Development of novel cosmetic base using sterol surfactant. I. Preparation of novel emulsified particles with sterol surfactant+.

We have developed various kinds of ultrafine emulsifying methods using random copolymer of polyoxyethylene (POE)/polyoxypropylene (POP) dimethyl ether [EPDME]. Among ultrafine emulsions made by these methods, it was revealed that an O/W type emulsion, which had prepared with EPDME, sterol surfactant, and polar oils, had a unique structure that had a lamellar structure on the surface of emulsified particles.

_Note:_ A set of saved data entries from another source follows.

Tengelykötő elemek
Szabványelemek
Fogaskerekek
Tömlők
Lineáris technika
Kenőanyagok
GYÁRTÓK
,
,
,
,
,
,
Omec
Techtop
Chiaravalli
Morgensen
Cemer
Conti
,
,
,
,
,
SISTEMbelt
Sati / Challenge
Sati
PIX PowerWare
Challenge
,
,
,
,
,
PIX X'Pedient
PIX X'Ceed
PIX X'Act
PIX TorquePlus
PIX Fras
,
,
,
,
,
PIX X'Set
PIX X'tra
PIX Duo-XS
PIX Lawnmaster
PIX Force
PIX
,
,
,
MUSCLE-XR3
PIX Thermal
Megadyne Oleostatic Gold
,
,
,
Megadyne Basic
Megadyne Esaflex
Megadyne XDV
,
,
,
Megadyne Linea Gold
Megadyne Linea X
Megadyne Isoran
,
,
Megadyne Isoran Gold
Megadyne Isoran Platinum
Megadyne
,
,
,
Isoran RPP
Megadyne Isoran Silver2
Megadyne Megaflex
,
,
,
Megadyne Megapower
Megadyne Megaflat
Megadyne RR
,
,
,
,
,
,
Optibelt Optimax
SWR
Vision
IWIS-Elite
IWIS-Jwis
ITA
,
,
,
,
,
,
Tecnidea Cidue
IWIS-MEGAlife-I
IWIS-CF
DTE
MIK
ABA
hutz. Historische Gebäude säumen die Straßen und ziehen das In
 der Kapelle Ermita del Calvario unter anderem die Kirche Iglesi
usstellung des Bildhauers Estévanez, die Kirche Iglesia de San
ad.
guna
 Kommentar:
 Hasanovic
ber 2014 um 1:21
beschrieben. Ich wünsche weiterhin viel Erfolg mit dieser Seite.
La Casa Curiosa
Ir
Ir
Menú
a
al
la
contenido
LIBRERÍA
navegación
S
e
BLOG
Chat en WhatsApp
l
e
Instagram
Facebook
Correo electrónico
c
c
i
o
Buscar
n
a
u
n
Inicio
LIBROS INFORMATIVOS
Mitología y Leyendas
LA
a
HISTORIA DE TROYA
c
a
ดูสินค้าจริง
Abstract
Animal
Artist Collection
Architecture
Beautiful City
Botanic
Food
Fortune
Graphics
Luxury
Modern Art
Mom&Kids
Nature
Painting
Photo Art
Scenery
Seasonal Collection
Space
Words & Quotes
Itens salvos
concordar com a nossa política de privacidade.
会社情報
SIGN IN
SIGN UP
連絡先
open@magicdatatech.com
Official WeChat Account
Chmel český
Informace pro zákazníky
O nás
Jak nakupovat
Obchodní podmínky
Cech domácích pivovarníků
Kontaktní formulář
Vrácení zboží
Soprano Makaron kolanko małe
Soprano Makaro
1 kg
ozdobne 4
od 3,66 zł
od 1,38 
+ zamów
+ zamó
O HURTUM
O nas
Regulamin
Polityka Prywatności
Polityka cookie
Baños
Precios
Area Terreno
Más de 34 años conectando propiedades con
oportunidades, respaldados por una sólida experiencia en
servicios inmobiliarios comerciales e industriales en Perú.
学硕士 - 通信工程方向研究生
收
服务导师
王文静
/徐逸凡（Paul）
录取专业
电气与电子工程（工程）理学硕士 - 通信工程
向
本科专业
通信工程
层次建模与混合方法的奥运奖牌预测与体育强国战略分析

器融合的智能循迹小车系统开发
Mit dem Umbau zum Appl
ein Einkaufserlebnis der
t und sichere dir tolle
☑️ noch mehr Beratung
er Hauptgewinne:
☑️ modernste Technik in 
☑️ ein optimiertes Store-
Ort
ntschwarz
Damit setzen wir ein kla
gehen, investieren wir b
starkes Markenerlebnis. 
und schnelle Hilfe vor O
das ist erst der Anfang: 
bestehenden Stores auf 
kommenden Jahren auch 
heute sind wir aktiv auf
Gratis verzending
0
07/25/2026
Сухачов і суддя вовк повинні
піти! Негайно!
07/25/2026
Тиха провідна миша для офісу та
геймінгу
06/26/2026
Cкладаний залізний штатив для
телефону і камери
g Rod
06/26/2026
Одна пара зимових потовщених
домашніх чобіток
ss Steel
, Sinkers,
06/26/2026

To clarify the character of the particles and the mechanism of the emulsification, investigation using small angle X-ray scattering (SAXS) measurement and the phase diagram of the emulsion system was done. FF-TEM observation indicated that a few lamellar layers were deposited from the oily ingredients on the surface of the emulsified particle. It was also presumed that the lamellar structure was formed with sterol surfactant and polar oil. The phase diagram analysis suggested that EPDME could form emulsified particles having lamellar structure on the surface of the particle with hydrophilic sterol surfactant in polar oils.